On average nationwide, NCCI is expecting most businesses to see an increase of + or – 5% but there may be more significant changes in some cases.

The EMOD is a rate that shows how a company’s Workers compensation loss history compares to its industry peers. This is based on how much payroll the company has in specific employee classifications, then compares those losses to what is expected for that payroll level against the peer group. If your EMOD is a 1.00, your losses are average. A credit EMOD, or anything under 1.00, has (less/fewer losses) better than average experience. A debit EMOD, or anything over 1.00, is performing worse (more losses) than average.

The Change: The EMOD calculation was previously based on national averages and now will be based on state specific averages.

For those in Colorado: Colorado has better loss experience than the national average so the average just got better.

The two most impactful changes that will take effect in the new year are: 

  1. Expected Loss Rate (ELR) changes- the expected losses have historically been estimated based on industry specific peer groups across the country. Going forward, expected losses will be measured against your industry specific peer group in the states in which you operate. In the vast majority of cases, the expected losses will be decreasing in Colorado (based on the industry) because Colorado performs better than our national peers according to the data. For most Colorado employers, this change will not be favorable because actual losses incurred have not changed. However, expected losses have decreased. Therefore, your actual losses will compare worse to the new, lower, average expected losses.
  2. Split Points are also changing from a national to state based model. States will now have their own Split Point based on state specific loss experience. For Colorado employers, this is good news because the Split Point is reducing from $18,500 to $14,500.

Split Point is the loss level at which, NCCI has determined, a loss goes from a “Primary” loss to an “Excess” loss.
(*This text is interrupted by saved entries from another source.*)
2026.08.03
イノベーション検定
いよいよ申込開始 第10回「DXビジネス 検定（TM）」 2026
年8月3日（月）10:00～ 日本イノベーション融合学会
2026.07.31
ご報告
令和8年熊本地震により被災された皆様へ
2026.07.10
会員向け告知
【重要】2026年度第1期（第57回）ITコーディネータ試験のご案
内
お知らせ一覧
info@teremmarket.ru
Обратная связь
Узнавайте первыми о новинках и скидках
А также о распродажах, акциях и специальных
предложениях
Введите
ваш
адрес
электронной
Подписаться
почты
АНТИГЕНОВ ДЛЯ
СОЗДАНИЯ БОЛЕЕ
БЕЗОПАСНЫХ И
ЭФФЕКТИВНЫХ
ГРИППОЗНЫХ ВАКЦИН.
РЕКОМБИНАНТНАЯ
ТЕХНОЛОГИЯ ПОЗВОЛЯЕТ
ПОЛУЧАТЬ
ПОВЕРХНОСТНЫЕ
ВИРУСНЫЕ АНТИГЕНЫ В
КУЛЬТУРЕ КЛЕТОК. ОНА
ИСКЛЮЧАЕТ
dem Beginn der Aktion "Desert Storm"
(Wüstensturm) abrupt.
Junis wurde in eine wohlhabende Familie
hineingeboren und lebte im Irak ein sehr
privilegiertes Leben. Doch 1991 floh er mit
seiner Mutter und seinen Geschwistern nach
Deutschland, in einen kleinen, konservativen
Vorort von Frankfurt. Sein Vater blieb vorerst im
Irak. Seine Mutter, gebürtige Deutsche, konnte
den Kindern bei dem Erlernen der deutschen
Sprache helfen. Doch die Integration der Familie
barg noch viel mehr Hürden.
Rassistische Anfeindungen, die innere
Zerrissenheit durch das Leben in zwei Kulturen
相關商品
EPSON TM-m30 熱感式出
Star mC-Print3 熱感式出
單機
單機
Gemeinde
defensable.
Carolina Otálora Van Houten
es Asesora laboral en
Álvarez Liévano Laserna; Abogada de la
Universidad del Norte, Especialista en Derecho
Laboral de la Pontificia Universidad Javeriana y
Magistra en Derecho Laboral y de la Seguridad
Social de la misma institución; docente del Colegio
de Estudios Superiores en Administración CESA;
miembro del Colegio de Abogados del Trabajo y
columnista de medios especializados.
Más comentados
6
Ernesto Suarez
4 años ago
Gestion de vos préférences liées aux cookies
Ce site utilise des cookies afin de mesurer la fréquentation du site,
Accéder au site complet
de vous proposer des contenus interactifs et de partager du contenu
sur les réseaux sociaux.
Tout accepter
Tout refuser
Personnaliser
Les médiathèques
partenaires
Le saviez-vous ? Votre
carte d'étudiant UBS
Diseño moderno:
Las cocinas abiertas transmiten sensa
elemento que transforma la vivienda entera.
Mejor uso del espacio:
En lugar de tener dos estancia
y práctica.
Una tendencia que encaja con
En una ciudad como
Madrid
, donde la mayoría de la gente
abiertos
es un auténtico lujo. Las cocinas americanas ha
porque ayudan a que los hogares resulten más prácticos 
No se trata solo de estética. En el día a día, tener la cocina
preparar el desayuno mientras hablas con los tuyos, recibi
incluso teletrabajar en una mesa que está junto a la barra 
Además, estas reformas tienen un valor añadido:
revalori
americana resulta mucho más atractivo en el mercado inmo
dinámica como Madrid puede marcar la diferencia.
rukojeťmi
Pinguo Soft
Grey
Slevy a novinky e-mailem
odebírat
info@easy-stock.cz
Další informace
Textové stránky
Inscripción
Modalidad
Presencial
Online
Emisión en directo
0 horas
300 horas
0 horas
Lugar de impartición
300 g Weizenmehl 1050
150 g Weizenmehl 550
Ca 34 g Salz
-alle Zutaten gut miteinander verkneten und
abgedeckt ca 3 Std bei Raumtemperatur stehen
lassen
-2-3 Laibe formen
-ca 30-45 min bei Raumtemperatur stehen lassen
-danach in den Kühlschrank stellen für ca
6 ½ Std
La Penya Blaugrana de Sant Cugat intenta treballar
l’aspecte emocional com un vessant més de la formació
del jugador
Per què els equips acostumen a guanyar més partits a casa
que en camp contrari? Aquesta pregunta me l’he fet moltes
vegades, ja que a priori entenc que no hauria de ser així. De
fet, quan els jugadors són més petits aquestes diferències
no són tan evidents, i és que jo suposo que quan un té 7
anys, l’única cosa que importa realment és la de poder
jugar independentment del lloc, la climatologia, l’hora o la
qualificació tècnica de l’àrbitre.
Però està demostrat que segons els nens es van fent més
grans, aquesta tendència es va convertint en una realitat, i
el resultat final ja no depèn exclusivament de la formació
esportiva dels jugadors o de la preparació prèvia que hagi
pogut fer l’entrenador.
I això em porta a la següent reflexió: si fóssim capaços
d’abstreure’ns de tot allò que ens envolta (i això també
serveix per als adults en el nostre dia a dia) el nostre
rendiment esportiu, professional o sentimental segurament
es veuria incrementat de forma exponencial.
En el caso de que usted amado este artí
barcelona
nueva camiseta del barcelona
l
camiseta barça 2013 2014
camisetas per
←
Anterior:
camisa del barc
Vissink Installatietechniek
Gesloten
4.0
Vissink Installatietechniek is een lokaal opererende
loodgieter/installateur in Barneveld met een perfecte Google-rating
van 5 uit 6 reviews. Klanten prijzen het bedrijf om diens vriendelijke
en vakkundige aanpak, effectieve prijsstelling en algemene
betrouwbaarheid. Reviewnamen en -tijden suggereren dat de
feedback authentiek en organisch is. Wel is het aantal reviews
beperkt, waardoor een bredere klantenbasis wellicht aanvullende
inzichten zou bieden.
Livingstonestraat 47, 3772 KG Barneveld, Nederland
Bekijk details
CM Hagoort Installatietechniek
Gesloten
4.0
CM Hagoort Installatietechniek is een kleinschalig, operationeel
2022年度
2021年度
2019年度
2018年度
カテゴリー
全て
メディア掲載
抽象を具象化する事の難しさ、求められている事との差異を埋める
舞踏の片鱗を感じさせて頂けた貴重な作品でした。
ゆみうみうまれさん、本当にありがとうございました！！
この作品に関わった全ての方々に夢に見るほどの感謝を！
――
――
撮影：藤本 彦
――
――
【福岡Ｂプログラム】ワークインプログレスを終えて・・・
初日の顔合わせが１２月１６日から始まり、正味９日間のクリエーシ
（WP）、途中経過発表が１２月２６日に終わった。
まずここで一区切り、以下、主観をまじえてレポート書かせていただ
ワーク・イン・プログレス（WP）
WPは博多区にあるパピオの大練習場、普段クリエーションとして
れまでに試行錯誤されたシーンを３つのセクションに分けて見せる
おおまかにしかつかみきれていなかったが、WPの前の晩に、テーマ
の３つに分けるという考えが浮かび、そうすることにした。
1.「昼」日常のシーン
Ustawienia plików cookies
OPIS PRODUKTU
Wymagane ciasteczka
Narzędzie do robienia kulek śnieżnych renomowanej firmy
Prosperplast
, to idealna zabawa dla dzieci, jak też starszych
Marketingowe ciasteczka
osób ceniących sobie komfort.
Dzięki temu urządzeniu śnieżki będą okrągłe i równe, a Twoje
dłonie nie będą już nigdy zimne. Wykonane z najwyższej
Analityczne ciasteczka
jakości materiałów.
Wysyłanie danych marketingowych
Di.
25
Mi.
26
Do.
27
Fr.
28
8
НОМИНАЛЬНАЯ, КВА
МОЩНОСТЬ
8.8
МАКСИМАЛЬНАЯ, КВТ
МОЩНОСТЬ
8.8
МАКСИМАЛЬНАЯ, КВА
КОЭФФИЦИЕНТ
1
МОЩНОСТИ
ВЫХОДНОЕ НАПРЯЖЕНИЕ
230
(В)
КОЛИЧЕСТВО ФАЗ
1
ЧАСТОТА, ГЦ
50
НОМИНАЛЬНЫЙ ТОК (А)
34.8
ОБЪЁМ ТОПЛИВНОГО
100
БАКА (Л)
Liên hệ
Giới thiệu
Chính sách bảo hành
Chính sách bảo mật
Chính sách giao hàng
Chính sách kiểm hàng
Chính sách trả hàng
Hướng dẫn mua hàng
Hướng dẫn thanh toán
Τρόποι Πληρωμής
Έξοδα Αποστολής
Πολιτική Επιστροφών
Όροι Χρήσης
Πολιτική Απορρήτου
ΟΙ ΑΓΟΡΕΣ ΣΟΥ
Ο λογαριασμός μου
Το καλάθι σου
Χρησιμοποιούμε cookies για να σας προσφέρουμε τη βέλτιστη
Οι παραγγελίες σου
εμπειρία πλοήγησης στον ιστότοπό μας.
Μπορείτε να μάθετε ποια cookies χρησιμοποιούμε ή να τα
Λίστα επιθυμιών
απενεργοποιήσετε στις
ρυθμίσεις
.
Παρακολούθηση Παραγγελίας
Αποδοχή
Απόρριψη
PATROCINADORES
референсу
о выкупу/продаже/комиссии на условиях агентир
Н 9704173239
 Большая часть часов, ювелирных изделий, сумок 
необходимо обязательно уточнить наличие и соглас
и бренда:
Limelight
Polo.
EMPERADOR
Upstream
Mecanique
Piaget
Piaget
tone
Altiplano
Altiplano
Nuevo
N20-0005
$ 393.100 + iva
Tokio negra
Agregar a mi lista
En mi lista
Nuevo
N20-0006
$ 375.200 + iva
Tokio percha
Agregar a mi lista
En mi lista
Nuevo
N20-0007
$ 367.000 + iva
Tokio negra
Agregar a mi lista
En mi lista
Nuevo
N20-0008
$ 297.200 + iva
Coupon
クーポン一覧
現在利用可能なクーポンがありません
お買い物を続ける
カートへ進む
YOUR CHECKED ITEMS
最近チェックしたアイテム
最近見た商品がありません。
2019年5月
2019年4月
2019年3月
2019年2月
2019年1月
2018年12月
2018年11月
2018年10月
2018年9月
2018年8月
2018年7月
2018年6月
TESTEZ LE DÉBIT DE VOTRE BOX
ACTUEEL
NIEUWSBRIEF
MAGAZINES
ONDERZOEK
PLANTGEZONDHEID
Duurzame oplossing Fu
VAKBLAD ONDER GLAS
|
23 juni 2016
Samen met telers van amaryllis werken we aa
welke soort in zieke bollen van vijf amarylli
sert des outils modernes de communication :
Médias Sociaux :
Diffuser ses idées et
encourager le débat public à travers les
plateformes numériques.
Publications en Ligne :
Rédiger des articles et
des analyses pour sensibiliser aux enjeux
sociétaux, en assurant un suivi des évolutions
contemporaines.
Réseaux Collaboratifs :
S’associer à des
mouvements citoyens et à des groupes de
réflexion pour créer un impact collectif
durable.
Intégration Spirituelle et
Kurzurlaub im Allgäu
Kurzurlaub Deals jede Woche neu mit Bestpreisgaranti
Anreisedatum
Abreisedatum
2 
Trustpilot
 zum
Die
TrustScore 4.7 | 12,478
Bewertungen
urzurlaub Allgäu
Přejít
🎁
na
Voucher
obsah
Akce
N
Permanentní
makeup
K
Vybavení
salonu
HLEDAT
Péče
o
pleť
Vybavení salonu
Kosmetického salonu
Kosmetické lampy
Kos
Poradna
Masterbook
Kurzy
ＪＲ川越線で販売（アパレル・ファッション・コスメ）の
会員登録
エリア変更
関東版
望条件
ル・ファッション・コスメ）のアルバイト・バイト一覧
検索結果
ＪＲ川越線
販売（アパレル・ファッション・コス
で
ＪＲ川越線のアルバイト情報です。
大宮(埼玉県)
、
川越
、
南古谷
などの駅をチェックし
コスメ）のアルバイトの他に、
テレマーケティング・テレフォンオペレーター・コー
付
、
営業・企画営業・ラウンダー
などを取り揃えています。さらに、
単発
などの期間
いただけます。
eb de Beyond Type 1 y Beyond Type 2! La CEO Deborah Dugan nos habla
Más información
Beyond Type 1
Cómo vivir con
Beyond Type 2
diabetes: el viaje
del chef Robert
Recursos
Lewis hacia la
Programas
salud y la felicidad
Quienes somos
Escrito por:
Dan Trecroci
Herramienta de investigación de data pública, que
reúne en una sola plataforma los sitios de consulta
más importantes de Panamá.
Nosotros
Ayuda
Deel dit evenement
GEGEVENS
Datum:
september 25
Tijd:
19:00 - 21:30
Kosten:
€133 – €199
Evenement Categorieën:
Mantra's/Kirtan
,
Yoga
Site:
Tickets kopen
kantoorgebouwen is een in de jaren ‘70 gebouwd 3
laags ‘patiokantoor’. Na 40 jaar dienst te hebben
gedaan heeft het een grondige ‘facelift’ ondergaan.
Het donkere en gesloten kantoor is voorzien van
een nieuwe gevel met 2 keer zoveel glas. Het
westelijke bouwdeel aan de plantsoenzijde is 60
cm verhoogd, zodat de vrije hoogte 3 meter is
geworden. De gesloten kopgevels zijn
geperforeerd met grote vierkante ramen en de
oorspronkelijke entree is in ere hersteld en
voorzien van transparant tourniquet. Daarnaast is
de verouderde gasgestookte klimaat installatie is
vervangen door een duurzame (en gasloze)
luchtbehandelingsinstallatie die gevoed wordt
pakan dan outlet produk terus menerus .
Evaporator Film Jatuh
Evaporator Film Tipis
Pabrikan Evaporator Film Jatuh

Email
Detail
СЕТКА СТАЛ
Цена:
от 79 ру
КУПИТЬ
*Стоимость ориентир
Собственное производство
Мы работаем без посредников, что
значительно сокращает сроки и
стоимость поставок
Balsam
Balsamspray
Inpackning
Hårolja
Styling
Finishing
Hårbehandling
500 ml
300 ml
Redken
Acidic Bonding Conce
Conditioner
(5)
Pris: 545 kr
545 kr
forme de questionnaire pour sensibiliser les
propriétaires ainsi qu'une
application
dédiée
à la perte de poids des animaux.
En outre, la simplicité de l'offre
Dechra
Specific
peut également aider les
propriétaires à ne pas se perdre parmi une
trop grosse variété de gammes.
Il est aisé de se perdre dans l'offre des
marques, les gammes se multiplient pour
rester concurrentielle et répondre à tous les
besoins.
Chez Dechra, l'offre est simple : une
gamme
Excess losses are discounted (weighted) when calculating the EMOD because that portion of the loss over the Split Point are discounted. Primary losses, losses under the Split Point, are not discounted. For Colorado employers, a greater portion of claims will be discounted and considered Excess losses.

These changes will take effect retroactively and will apply to loss history for all years contemplated in the EMOD calculation. Rest assured we are working diligently to stay ahead of these changes and mitigate the impact as much as possible. There are strategies we can deploy to help maintain and improve your EMOD.

It is important to note that all of these changes apply to all Colorado employers regardless of the broker and insurance carrier they partner with. They are rule changes adopted by NCCI and states Insurance Commission.

While we can’t directly change the EMOD, we are here to help. Using all available tools, we are able to project anticipated EMOD changes, review claims history for accuracy and advocate for updates when necessary, advocate for premium relief when applicable, conduct a deducible analysis to ensure you are maximizing the deductible strategy to the fullest and develop and implement a risk mitigation strategy to help minimize and control claims.